Out for a run, I listened to A Podcast Of Unnecessary Detail talking about amicable numbers, and I wondered if I could use generating functions to sum the factors of an integer.

I know, now I have ( 1 + x ) problems. While GF underlie this, I’m not going to use them explicitly here.

If I wanted to work out the factors of 12 by hand, I would find its prime factorisation, (2^2 \times 3^1) and list every distinct choice for (2^a 3^b) with (0 \le a \le 2) and ( 0 \le b \le 1 ). There are six of those, as we’d expect.

But we can set that bit of combinatorics up as a product: if we worked out ((1+2+4)(1+3)) by expanding before adding, we’d get six terms, all different, all factors of 12 – we’ve got them all!

If we do it the sensible way, adding first, we get ( 7 \times 4 = 28\ ), which is indeed the sum of the factors of 12. (To get the sum of proper factors, we’d just subtract 12 at the end.)

We can do better than this.

Each of the factors – in general, not just for 12 – is a geometric sequence. If one of the prime-power factors of our number is $p^k$, then the corresponding factor is ( 1+ p + p^2 + \dots + p^k), which is ( \frac{p^{k+1}-1}{p-1) ).

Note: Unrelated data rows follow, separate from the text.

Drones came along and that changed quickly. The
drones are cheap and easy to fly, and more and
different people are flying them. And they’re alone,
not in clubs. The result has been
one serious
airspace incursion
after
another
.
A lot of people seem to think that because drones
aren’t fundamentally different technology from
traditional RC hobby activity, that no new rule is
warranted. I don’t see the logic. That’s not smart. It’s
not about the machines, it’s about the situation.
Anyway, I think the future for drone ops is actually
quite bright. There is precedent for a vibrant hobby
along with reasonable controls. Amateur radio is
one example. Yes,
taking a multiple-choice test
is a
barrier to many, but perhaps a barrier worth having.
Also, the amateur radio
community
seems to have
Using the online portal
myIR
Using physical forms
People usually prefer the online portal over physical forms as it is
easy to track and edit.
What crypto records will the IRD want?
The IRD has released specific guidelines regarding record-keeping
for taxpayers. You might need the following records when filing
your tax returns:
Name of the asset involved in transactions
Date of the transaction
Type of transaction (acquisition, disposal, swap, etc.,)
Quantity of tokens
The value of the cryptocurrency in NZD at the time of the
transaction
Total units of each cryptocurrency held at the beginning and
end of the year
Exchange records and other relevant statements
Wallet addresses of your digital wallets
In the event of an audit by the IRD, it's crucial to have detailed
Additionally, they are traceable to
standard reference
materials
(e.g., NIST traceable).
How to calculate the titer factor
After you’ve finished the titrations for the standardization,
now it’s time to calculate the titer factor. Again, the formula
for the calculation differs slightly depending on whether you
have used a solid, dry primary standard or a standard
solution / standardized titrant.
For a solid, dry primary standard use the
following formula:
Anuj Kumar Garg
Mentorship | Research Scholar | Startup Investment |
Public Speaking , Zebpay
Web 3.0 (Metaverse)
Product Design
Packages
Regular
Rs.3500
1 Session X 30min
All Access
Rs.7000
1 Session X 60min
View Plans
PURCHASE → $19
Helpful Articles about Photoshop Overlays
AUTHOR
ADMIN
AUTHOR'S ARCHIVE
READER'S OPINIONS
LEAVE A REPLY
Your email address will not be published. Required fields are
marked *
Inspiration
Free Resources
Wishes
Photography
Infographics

So, if we want to sum the factors of an integer ( p_1^{k_1} p_2^{k_2} \dots p_n^{k_n} ) to get ( S ), we simply multiply together all of those geometric sequences: ( S = \Pi_{i=1}^n \frac{p_i^{k_i}-1}{p_i-1} ).

For example, if we take ( 220 = 2^2 \times 5 \times 11 ), we get (S = \frac{2^3-1}{2-1} \times \frac{5^2-1}{5-1} \times \frac{11^2-1}{11-1}), or ( \frac{7}{1} \times \frac{24}{4} \times \frac{120}{10} ); that’s ( 7 \times 6 \times 12 = 504 ) – that’s the sum of all of 220’s factors; the sum of its proper factors is ( 504- 220 = 284 ). Nice!